Vor Erhebung der allgemeinen Feststellungsklage ist dem in Anspruch zu nehmenden Haftpflichtversicherer selbstredend die Möglichkeit zu geben, zur Vermeidung einer Klage ein entsprechendes Anerkenntnis abzugeben. Der Bundesgerichtshof hat in ständiger Rechtsprechung zu § 218 BGB a.F.[6] judiziert, dass ein titelersetzendes Anerkenntnis nur vorliegt, wenn der Schädiger bzw. der Haftpflichtversicherer ein schriftliches Anerkenntnis hinsichtlich der Schäden abgibt, um dem Geschädigten eine Feststellungsklage zu ersparen.[7] Entscheidend ist, dass beide Parteien eine den Titel ersetzende Erklärung bewusst schaffen wollen. Hierfür sind übereinstimmende Willenserklärungen erforderlich, für die es konkrete Anhaltspunkte geben muss. Von daher ist es entscheidend, dass der tätige Rechtsanwalt ausdrücklich in seinem Aufforderungsschreiben deutlich macht, dass er eine titelersetzende Erklärung schaffen möchte. In diesem Sinne hat der Bundesgerichtshof nämlich mehrfach judiziert, dass allein ein in eine Abfindungserklärung aufgenommener Vorbehalt hinsichtlich materieller Zukunftsschäden im Regelfall kein titelersetzendes Anerkenntnis darstellt.[8] Da entsprechende Vorbehalte häufig in Abfindungserklärungen aufgenommen werden, dürfte manchmal ein "böses Erwachen" eintreten wenn sich der Versicherer später bei der Geltendmachung weiterer Ansprüche auf Verjährung beruft.
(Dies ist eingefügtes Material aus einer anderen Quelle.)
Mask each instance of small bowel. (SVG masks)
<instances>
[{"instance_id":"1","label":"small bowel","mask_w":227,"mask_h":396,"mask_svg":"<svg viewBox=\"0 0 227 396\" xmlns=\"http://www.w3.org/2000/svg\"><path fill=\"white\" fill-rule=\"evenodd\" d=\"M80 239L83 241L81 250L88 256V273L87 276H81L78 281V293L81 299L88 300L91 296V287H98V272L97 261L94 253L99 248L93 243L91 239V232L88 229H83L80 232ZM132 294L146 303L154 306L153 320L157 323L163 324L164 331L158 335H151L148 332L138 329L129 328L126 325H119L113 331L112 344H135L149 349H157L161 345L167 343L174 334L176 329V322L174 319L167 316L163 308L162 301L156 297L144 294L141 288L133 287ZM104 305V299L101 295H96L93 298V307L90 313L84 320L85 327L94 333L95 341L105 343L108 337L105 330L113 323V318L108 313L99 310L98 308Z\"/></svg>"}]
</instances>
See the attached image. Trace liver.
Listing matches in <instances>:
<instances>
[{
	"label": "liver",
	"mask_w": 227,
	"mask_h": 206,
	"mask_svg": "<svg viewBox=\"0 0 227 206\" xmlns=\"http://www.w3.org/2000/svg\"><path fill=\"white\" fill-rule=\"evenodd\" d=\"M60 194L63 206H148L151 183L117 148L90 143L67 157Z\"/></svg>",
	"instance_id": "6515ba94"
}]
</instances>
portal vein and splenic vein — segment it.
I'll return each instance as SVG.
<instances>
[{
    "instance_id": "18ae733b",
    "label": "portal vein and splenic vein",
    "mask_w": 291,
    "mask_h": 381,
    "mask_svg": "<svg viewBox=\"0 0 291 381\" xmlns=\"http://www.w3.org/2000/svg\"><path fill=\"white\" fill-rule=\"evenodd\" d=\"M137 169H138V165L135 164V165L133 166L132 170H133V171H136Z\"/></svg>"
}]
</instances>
Nach der Schuldrechtsreform[9] ist die dreißigjährige Verjährungsfrist rechtskräftig festgestellter Ansprüche nunmehr in § 197 Abs. 1 Nr. 3 BGB geregelt. Danach verjähren rechtskräftig festgestellte Ansprüche in 30 Jahren, soweit nicht ein anderes bestimmt ist. Von daher sollte ein Schädiger bzw. dessen Versicherer zeitnah nach einem Schadenereignis zur Abgabe einer titelersetzenden Erklärung aufgefordert werden, die nachfolgenden Inhalt haben sollte:

Zitat

"Mit Wirkung eines am ____ rechtskräftig gewordenen Feststellungsurteils verpflichtet sich die H. Versicherung gleichzeitig auch im Namen des Versicherungsnehmers V dem Anspruchsteller A sämtliche materiellen und immateriellen Ansprüche zu ersetzen, die darauf beruhen, dass dieser am ____ in _____ in ein Schadenereignis verwickelt war, soweit diese Ansprüche nicht auf Sozialversicherungsträger oder sonstige Dritte übergegangen sind bzw. übergehen werden."
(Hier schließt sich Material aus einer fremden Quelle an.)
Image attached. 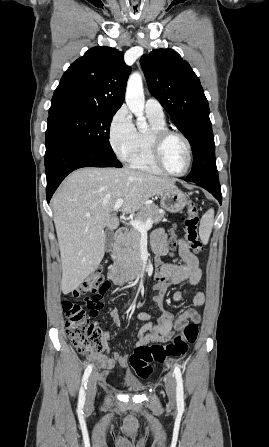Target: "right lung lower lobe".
Here are the masks:
<instances>
[{"label":"right lung lower lobe","instance_id":"right-lung-lower-lobe-1","mask_svg":"<svg viewBox=\"0 0 269 447\" xmlns=\"http://www.w3.org/2000/svg\"><path fill=\"white\" fill-rule=\"evenodd\" d=\"M82 167H122L115 154H109L63 135L46 131V197L49 203L62 180Z\"/></svg>","mask_w":269,"mask_h":447}]
</instances>
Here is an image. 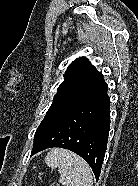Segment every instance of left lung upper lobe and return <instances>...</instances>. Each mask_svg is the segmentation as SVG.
<instances>
[{
  "label": "left lung upper lobe",
  "mask_w": 138,
  "mask_h": 186,
  "mask_svg": "<svg viewBox=\"0 0 138 186\" xmlns=\"http://www.w3.org/2000/svg\"><path fill=\"white\" fill-rule=\"evenodd\" d=\"M104 82L103 76L85 58H77L67 68L53 103L37 128L34 142L57 120Z\"/></svg>",
  "instance_id": "5c2ea615"
}]
</instances>
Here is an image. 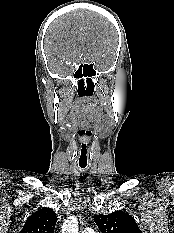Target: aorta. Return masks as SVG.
<instances>
[{
	"label": "aorta",
	"instance_id": "aorta-1",
	"mask_svg": "<svg viewBox=\"0 0 174 233\" xmlns=\"http://www.w3.org/2000/svg\"><path fill=\"white\" fill-rule=\"evenodd\" d=\"M61 233H78V221L75 216H70L64 221Z\"/></svg>",
	"mask_w": 174,
	"mask_h": 233
}]
</instances>
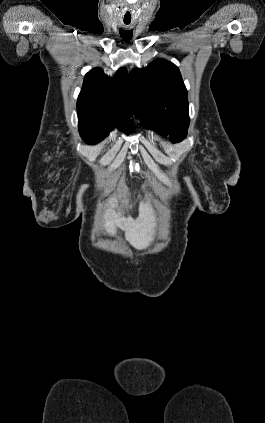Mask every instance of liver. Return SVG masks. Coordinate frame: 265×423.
Here are the masks:
<instances>
[{
	"instance_id": "liver-1",
	"label": "liver",
	"mask_w": 265,
	"mask_h": 423,
	"mask_svg": "<svg viewBox=\"0 0 265 423\" xmlns=\"http://www.w3.org/2000/svg\"><path fill=\"white\" fill-rule=\"evenodd\" d=\"M116 204H110L105 213V228L110 235L116 234V227L119 226L125 231V238L136 249L147 248L154 239L155 218L151 208L141 206L139 219L120 218L114 208Z\"/></svg>"
}]
</instances>
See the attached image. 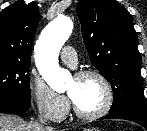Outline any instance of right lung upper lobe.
Instances as JSON below:
<instances>
[{
  "mask_svg": "<svg viewBox=\"0 0 147 131\" xmlns=\"http://www.w3.org/2000/svg\"><path fill=\"white\" fill-rule=\"evenodd\" d=\"M39 23L35 2L20 1L0 13V60L30 62Z\"/></svg>",
  "mask_w": 147,
  "mask_h": 131,
  "instance_id": "obj_1",
  "label": "right lung upper lobe"
}]
</instances>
Mit der Angabe eines speziellen Datums in der geforderten Erklärung wird der Beginn der dreißigjährigen Frist klargestellt. Die gewählte Formulierung stellt im Übrigen sicher, dass ein titelersetzendes Anerkenntnis erfolgen soll mit der Folge, dass eine Gleichstellung zu § 197 Abs. 1 Ziff. 3 BGB herbeigeführt wird. Da Ansprüche der Sozialversicherungsträger regelmäßig am Schadentage übergehen,[10] berühmt sich der Anspruchsteller im Übrigen nur solcher Ansprüche, die ihm selbst verbleiben. Gleiches gilt im Hinblick auf sonstige Dritte. So ist z.B. zu denken an Forderungsübergänge, die erst mit der Leistung auf den Leistenden übergehen, wie dies bei Versicherungsleistungen[11] und Entgeltfortzahlungen[12] der Fall ist.

Wie bereits ausgeführt wurde, bedarf es zur Abgabe einer titelersetzenden Erklärung zweier übereinstimmender Willenserklärungen. Die Praxis zeigt nun, dass Versicherer dazu neigen, die erbetenen Erklärungen nicht bzw. nicht im geforderten Umfang abzugeben. Sehr häufig wird dann vom Versicherer eine Erklärung wie folgt abgegeben:

"Einwendungen zum Haftungsgrund werden nicht erhoben".[13] Dass eine solche Erklärung kein titelersetzendes Anerkenntnis darstellt, liegt auf der Hand. Dementsprechend hat das OLG Saarbrücken[14] festgestellt, dass der Versicherer mit der Abgabe dieser Erklärung Veranlassung zur nachfolgenden Feststellungsklage gegeben hat mit der Folge, dass im Fall des im Prozess erklärten Anerkenntnisses § 93 ZPO nicht zugunsten des Versicherers eingreift. Dass Versicherer häufig sehr kreativ sind, zeigt der vom OLG Hamm entschiedene Fall.[15] Hier hatte der Versicherer folgende Erklärung abgegeben:

Zitat

"In vorbezeichneter Angelegenheit erklären wir hinsichtlich sämtlicher zukünftigen materiellen und immateriellen Ansprüche des Herrn R aus dem Unfallereignis vom 31.8.2016 einen Verjährungsverzicht mit Wirkung eines rechtskräftigen Feststellungsurteils. Eine Prüfung der Unfallbedingtheit bleibt vorbehalten. Die Haftungsquote dem Grunde nach beträgt 100 % zu unseren Lasten."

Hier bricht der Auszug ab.